» WORK INSTRUCTIONS
Search term "hình": copy each line of the records that contains it.

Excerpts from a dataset
__________________________________________________

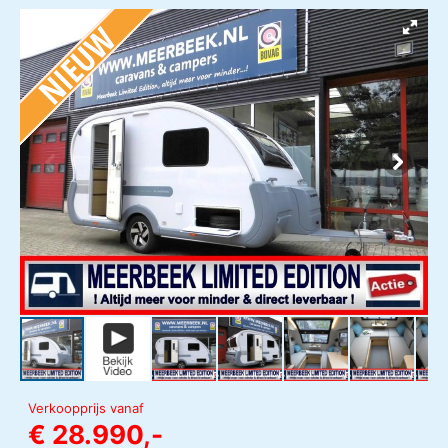
Verkoopprijs vanaf
€ 28.990,-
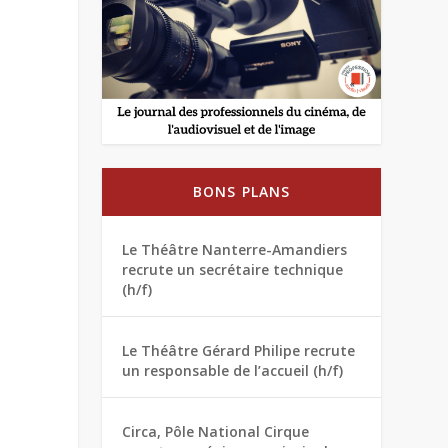
BONS PLANS
Le Théâtre Nanterre-Amandiers
recrute un secrétaire technique
(h/f)
Le Théâtre Gérard Philipe recrute
un responsable de l’accueil (h/f)
Circa, Pôle National Cirque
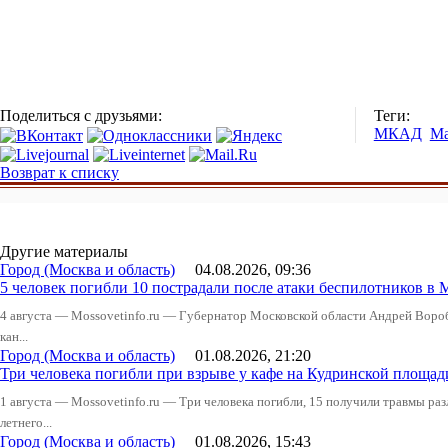
Поделиться с друзьями:
Теги:
МКАД
Ма
Возврат к списку
Другие материалы
Город (Москва и область)
04.08.2026, 09:36
5 человек погибли 10 пострадали после атаки беспилотников в 
4 августа — Mossovetinfo.ru — Губернатор Московской области Андрей Вор
кан...
Город (Москва и область)
01.08.2026, 21:20
Три человека погибли при взрыве у кафе на Кудринской пло
1 августа — Mossovetinfo.ru — Три человека погибли, 15 получили травмы ра
летнего...
Город (Москва и область)
01.08.2026, 15:43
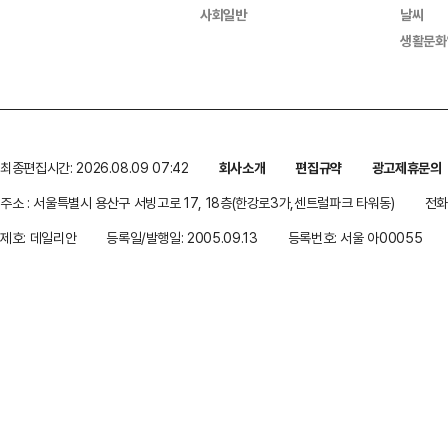
사회일반
날씨
생활문화
최종편집시간: 2026.08.09 07:42
회사소개
편집규약
광고제휴문의
주소 : 서울특별시 용산구 서빙고로 17, 18층(한강로3가,센트럴파크 타워동)
전화 
제호: 데일리안
등록일/발행일: 2005.09.13
등록번호: 서울 아00055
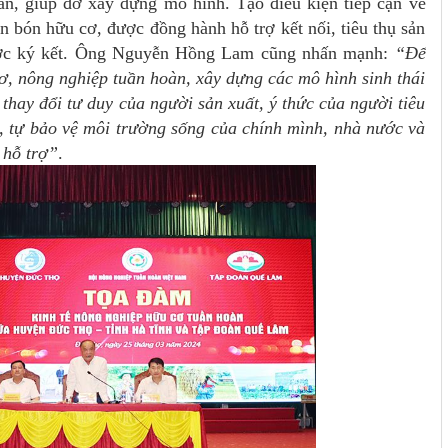
n, giúp đỡ xây dựng mô hình. Tạo điều kiện tiếp cận về
n bón hữu cơ, được đồng hành hỗ trợ kết nối, tiêu thụ sản
ược ký kết. Ông Nguyễn Hồng Lam cũng nhấn mạnh:
“Để
cơ, nông nghiệp tuần hoàn, xây dựng các mô hình sinh thái
 thay đổi tư duy của người sản xuất, ý thức của người tiêu
, tự bảo vệ môi trường sống của chính mình, nhà nước và
 hỗ trợ”
.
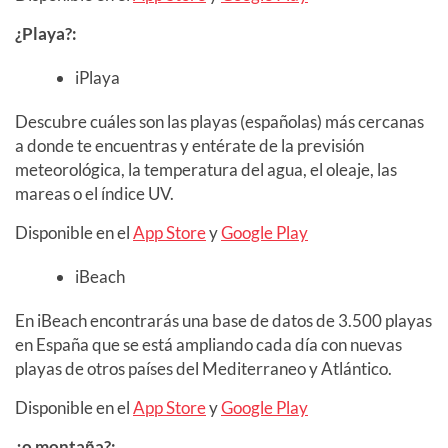
¿Playa?:
iPlaya
Descubre cuáles son las playas (españolas) más cercanas
a donde te encuentras y entérate de la previsión
meteorológica, la temperatura del agua, el oleaje, las
mareas o el índice UV.
Disponible en el
App Store
y
Google Play
iBeach
En iBeach encontrarás una base de datos de 3.500 playas
en España que se está ampliando cada día con nuevas
playas de otros países del Mediterraneo y Atlántico.
Disponible en el
App Store
y
Google Play
¿o montaña?:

__________________________________________________

» EXERCISE RESULT
n, giúp đỡ xây dựng mô hình. Tạo điều kiện tiếp cận về
cơ, nông nghiệp tuần hoàn, xây dựng các mô hình sinh thái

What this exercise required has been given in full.